▶ Material provided
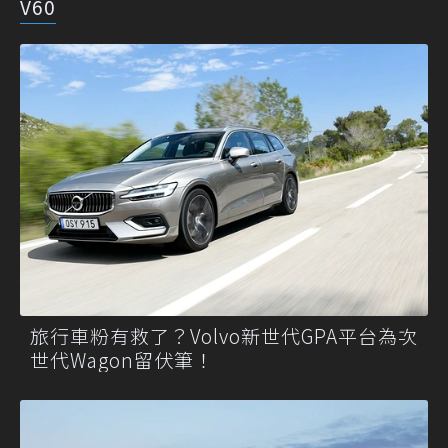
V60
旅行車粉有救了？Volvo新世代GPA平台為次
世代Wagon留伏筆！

==

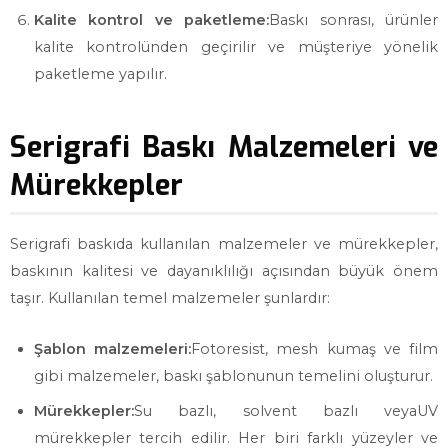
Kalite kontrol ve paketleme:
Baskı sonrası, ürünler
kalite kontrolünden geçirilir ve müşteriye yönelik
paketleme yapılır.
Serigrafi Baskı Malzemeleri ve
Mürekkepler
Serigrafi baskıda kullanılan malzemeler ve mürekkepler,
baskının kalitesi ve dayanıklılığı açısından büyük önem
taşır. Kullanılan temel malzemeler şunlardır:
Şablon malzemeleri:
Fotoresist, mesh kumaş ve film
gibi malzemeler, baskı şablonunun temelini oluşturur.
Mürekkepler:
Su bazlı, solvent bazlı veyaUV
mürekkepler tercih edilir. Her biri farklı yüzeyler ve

--

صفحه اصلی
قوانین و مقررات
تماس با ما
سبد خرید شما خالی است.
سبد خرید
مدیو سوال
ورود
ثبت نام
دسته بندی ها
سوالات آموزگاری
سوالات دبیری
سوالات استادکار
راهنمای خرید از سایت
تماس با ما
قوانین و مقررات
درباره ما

▶ What is needed
Could you set down, exactly as written, the lines above between the one holding "taşır. Kullanılan temel" and the one holding "mürekkepler tercih edilir.", inclusive, and nothing more?

▶ Response area
taşır. Kullanılan temel malzemeler şunlardır:
Şablon malzemeleri:
Fotoresist, mesh kumaş ve film
gibi malzemeler, baskı şablonunun temelini oluşturur.
Mürekkepler:
Su bazlı, solvent bazlı veyaUV
mürekkepler tercih edilir. Her biri farklı yüzeyler ve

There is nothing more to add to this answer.